WHAT THE TASK REQUIRES:
Your task is to return all of the records exactly, minus any images.

INPUT MATERIAL:
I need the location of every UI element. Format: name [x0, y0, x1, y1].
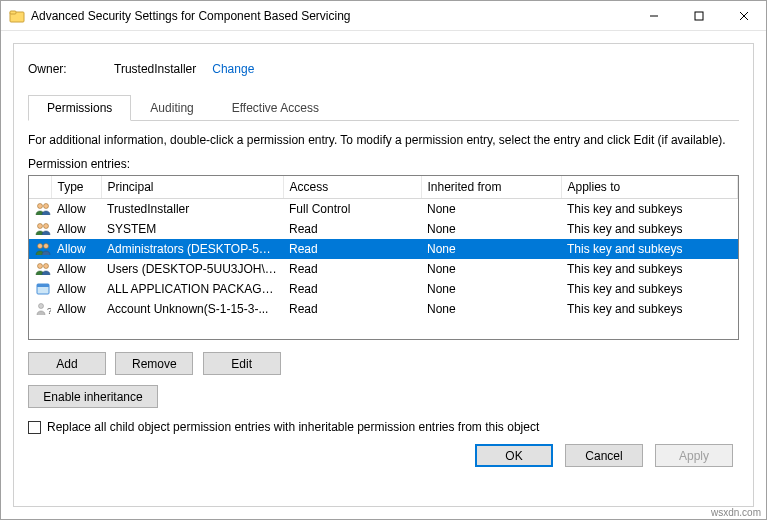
- row-access: Full Control: [283, 198, 421, 219]
- apply-button[interactable]: Apply: [655, 444, 733, 467]
- unknown-icon: ?: [35, 301, 51, 317]
- row-inherited: None: [421, 198, 561, 219]
- row-icon-cell: [29, 279, 51, 299]
- replace-checkbox[interactable]: [28, 421, 41, 434]
- svg-rect-1: [10, 11, 16, 14]
- row-access: Read: [283, 299, 421, 319]
- row-inherited: None: [421, 279, 561, 299]
- tabstrip: Permissions Auditing Effective Access: [28, 94, 739, 121]
- svg-point-12: [38, 263, 43, 268]
- row-inherited: None: [421, 239, 561, 259]
- row-principal: ALL APPLICATION PACKAGES: [101, 279, 283, 299]
- table-row[interactable]: ?AllowAccount Unknown(S-1-15-3-...ReadNo…: [29, 299, 738, 319]
- row-type: Allow: [51, 259, 101, 279]
- column-access[interactable]: Access: [283, 176, 421, 198]
- row-type: Allow: [51, 219, 101, 239]
- tab-effective-access[interactable]: Effective Access: [213, 95, 338, 121]
- edit-button[interactable]: Edit: [203, 352, 281, 375]
- row-applies: This key and subkeys: [561, 219, 738, 239]
- users-icon: [35, 261, 51, 277]
- inheritance-row: Enable inheritance: [28, 385, 739, 408]
- row-icon-cell: [29, 198, 51, 219]
- column-principal[interactable]: Principal: [101, 176, 283, 198]
- svg-point-13: [44, 263, 49, 268]
- row-inherited: None: [421, 219, 561, 239]
- owner-row: Owner: TrustedInstaller Change: [28, 62, 739, 76]
- package-icon: [35, 281, 51, 297]
- row-access: Read: [283, 259, 421, 279]
- window-root: Advanced Security Settings for Component…: [0, 0, 767, 520]
- watermark: wsxdn.com: [711, 507, 761, 518]
- content-area: Owner: TrustedInstaller Change Permissio…: [1, 31, 766, 519]
- row-applies: This key and subkeys: [561, 259, 738, 279]
- table-row[interactable]: AllowALL APPLICATION PACKAGESReadNoneThi…: [29, 279, 738, 299]
- svg-rect-15: [37, 284, 49, 287]
- main-panel: Owner: TrustedInstaller Change Permissio…: [13, 43, 754, 507]
- owner-label: Owner:: [28, 62, 114, 76]
- tab-auditing[interactable]: Auditing: [131, 95, 212, 121]
- svg-point-7: [44, 203, 49, 208]
- replace-checkbox-label: Replace all child object permission entr…: [47, 420, 539, 434]
- row-principal: SYSTEM: [101, 219, 283, 239]
- entries-label: Permission entries:: [28, 157, 739, 171]
- row-icon-cell: [29, 219, 51, 239]
- remove-button[interactable]: Remove: [115, 352, 193, 375]
- row-icon-cell: ?: [29, 299, 51, 319]
- dialog-footer: OK Cancel Apply: [28, 434, 739, 467]
- row-access: Read: [283, 279, 421, 299]
- svg-text:?: ?: [47, 306, 51, 316]
- row-applies: This key and subkeys: [561, 198, 738, 219]
- row-applies: This key and subkeys: [561, 279, 738, 299]
- maximize-button[interactable]: [676, 1, 721, 30]
- row-principal: Administrators (DESKTOP-5U...: [101, 239, 283, 259]
- add-button[interactable]: Add: [28, 352, 106, 375]
- enable-inheritance-button[interactable]: Enable inheritance: [28, 385, 158, 408]
- row-access: Read: [283, 219, 421, 239]
- row-type: Allow: [51, 279, 101, 299]
- svg-rect-3: [695, 12, 703, 20]
- ok-button[interactable]: OK: [475, 444, 553, 467]
- svg-point-6: [38, 203, 43, 208]
- minimize-button[interactable]: [631, 1, 676, 30]
- row-access: Read: [283, 239, 421, 259]
- column-applies[interactable]: Applies to: [561, 176, 738, 198]
- column-inherited[interactable]: Inherited from: [421, 176, 561, 198]
- row-icon-cell: [29, 239, 51, 259]
- table-row[interactable]: AllowUsers (DESKTOP-5UU3JOH\Us...ReadNon…: [29, 259, 738, 279]
- users-icon: [35, 201, 51, 217]
- svg-point-11: [44, 243, 49, 248]
- permissions-table[interactable]: Type Principal Access Inherited from App…: [28, 175, 739, 340]
- users-icon: [35, 221, 51, 237]
- window-title: Advanced Security Settings for Component…: [31, 9, 631, 23]
- column-type[interactable]: Type: [51, 176, 101, 198]
- svg-point-9: [44, 223, 49, 228]
- table-row[interactable]: AllowTrustedInstallerFull ControlNoneThi…: [29, 198, 738, 219]
- row-principal: Account Unknown(S-1-15-3-...: [101, 299, 283, 319]
- row-type: Allow: [51, 299, 101, 319]
- change-owner-link[interactable]: Change: [212, 62, 254, 76]
- tab-permissions[interactable]: Permissions: [28, 95, 131, 121]
- column-icon[interactable]: [29, 176, 51, 198]
- row-principal: TrustedInstaller: [101, 198, 283, 219]
- replace-checkbox-row: Replace all child object permission entr…: [28, 420, 739, 434]
- svg-point-10: [38, 243, 43, 248]
- row-type: Allow: [51, 198, 101, 219]
- row-applies: This key and subkeys: [561, 239, 738, 259]
- table-row[interactable]: AllowSYSTEMReadNoneThis key and subkeys: [29, 219, 738, 239]
- cancel-button[interactable]: Cancel: [565, 444, 643, 467]
- close-button[interactable]: [721, 1, 766, 30]
- folder-icon: [9, 8, 25, 24]
- row-inherited: None: [421, 259, 561, 279]
- row-applies: This key and subkeys: [561, 299, 738, 319]
- row-icon-cell: [29, 259, 51, 279]
- row-principal: Users (DESKTOP-5UU3JOH\Us...: [101, 259, 283, 279]
- svg-point-16: [39, 303, 44, 308]
- owner-value: TrustedInstaller: [114, 62, 196, 76]
- row-inherited: None: [421, 299, 561, 319]
- row-action-buttons: Add Remove Edit: [28, 352, 739, 375]
- titlebar: Advanced Security Settings for Component…: [1, 1, 766, 31]
- users-icon: [35, 241, 51, 257]
- table-row[interactable]: AllowAdministrators (DESKTOP-5U...ReadNo…: [29, 239, 738, 259]
- svg-point-8: [38, 223, 43, 228]
- row-type: Allow: [51, 239, 101, 259]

EXERCISE RESPONSE:
I need the location of every UI element. Format: name [x0, y0, x1, y1].
- row-access: Full Control: [283, 198, 421, 219]
- apply-button[interactable]: Apply: [655, 444, 733, 467]
- unknown-icon: ?: [35, 301, 51, 317]
- row-inherited: None: [421, 198, 561, 219]
- row-icon-cell: [29, 279, 51, 299]
- replace-checkbox[interactable]: [28, 421, 41, 434]
- svg-rect-1: [10, 11, 16, 14]
- row-access: Read: [283, 299, 421, 319]
- row-inherited: None: [421, 279, 561, 299]
- tabstrip: Permissions Auditing Effective Access: [28, 94, 739, 121]
- svg-point-12: [38, 263, 43, 268]
- row-inherited: None: [421, 239, 561, 259]
- row-principal: ALL APPLICATION PACKAGES: [101, 279, 283, 299]
- table-row[interactable]: ?AllowAccount Unknown(S-1-15-3-...ReadNo…: [29, 299, 738, 319]
- row-type: Allow: [51, 259, 101, 279]
- column-access[interactable]: Access: [283, 176, 421, 198]
- row-type: Allow: [51, 219, 101, 239]
- tab-effective-access[interactable]: Effective Access: [213, 95, 338, 121]
- edit-button[interactable]: Edit: [203, 352, 281, 375]
- row-applies: This key and subkeys: [561, 219, 738, 239]
- users-icon: [35, 261, 51, 277]
- inheritance-row: Enable inheritance: [28, 385, 739, 408]
- row-icon-cell: [29, 198, 51, 219]
- column-principal[interactable]: Principal: [101, 176, 283, 198]
- svg-point-13: [44, 263, 49, 268]
- row-inherited: None: [421, 219, 561, 239]
- owner-row: Owner: TrustedInstaller Change: [28, 62, 739, 76]
- package-icon: [35, 281, 51, 297]
- row-access: Read: [283, 259, 421, 279]
- window-root: Advanced Security Settings for Component…: [0, 0, 767, 520]
- watermark: wsxdn.com: [711, 507, 761, 518]
- content-area: Owner: TrustedInstaller Change Permissio…: [1, 31, 766, 519]
- row-applies: This key and subkeys: [561, 259, 738, 279]
- table-row[interactable]: AllowALL APPLICATION PACKAGESReadNoneThi…: [29, 279, 738, 299]
- svg-rect-15: [37, 284, 49, 287]
- main-panel: Owner: TrustedInstaller Change Permissio…: [13, 43, 754, 507]
- owner-label: Owner:: [28, 62, 114, 76]
- tab-auditing[interactable]: Auditing: [131, 95, 212, 121]
- svg-point-7: [44, 203, 49, 208]
- replace-checkbox-label: Replace all child object permission entr…: [47, 420, 539, 434]
- row-principal: SYSTEM: [101, 219, 283, 239]
- entries-label: Permission entries:: [28, 157, 739, 171]
- row-icon-cell: [29, 219, 51, 239]
- remove-button[interactable]: Remove: [115, 352, 193, 375]
- row-icon-cell: ?: [29, 299, 51, 319]
- dialog-footer: OK Cancel Apply: [28, 434, 739, 467]
- row-access: Read: [283, 279, 421, 299]
- svg-text:?: ?: [47, 306, 51, 316]
- row-applies: This key and subkeys: [561, 198, 738, 219]
- row-applies: This key and subkeys: [561, 279, 738, 299]
- maximize-button[interactable]: [676, 1, 721, 30]
- row-principal: Administrators (DESKTOP-5U...: [101, 239, 283, 259]
- add-button[interactable]: Add: [28, 352, 106, 375]
- enable-inheritance-button[interactable]: Enable inheritance: [28, 385, 158, 408]
- row-access: Read: [283, 219, 421, 239]
- row-type: Allow: [51, 279, 101, 299]
- svg-rect-3: [695, 12, 703, 20]
- ok-button[interactable]: OK: [475, 444, 553, 467]
- svg-point-6: [38, 203, 43, 208]
- minimize-button[interactable]: [631, 1, 676, 30]
- row-access: Read: [283, 239, 421, 259]
- column-applies[interactable]: Applies to: [561, 176, 738, 198]
- column-inherited[interactable]: Inherited from: [421, 176, 561, 198]
- row-icon-cell: [29, 239, 51, 259]
- table-row[interactable]: AllowUsers (DESKTOP-5UU3JOH\Us...ReadNon…: [29, 259, 738, 279]
- users-icon: [35, 201, 51, 217]
- svg-point-11: [44, 243, 49, 248]
- permissions-table[interactable]: Type Principal Access Inherited from App…: [28, 175, 739, 340]
- users-icon: [35, 221, 51, 237]
- window-title: Advanced Security Settings for Component…: [31, 9, 631, 23]
- column-type[interactable]: Type: [51, 176, 101, 198]
- svg-point-9: [44, 223, 49, 228]
- table-row[interactable]: AllowTrustedInstallerFull ControlNoneThi…: [29, 198, 738, 219]
- row-principal: Account Unknown(S-1-15-3-...: [101, 299, 283, 319]
- row-type: Allow: [51, 299, 101, 319]
- change-owner-link[interactable]: Change: [212, 62, 254, 76]
- tab-permissions[interactable]: Permissions: [28, 95, 131, 121]
- column-icon[interactable]: [29, 176, 51, 198]
- row-principal: TrustedInstaller: [101, 198, 283, 219]
- replace-checkbox-row: Replace all child object permission entr…: [28, 420, 739, 434]
- svg-point-10: [38, 243, 43, 248]
- row-type: Allow: [51, 198, 101, 219]
- row-applies: This key and subkeys: [561, 239, 738, 259]
- table-row[interactable]: AllowSYSTEMReadNoneThis key and subkeys: [29, 219, 738, 239]
- cancel-button[interactable]: Cancel: [565, 444, 643, 467]
- close-button[interactable]: [721, 1, 766, 30]
- folder-icon: [9, 8, 25, 24]
- row-inherited: None: [421, 259, 561, 279]
- row-applies: This key and subkeys: [561, 299, 738, 319]
- row-icon-cell: [29, 259, 51, 279]
- row-principal: Users (DESKTOP-5UU3JOH\Us...: [101, 259, 283, 279]
- svg-point-16: [39, 303, 44, 308]
- owner-value: TrustedInstaller: [114, 62, 196, 76]
- row-inherited: None: [421, 299, 561, 319]
- row-action-buttons: Add Remove Edit: [28, 352, 739, 375]
- titlebar: Advanced Security Settings for Component…: [1, 1, 766, 31]
- users-icon: [35, 241, 51, 257]
- table-row[interactable]: AllowAdministrators (DESKTOP-5U...ReadNo…: [29, 239, 738, 259]
- svg-point-8: [38, 223, 43, 228]
- row-type: Allow: [51, 239, 101, 259]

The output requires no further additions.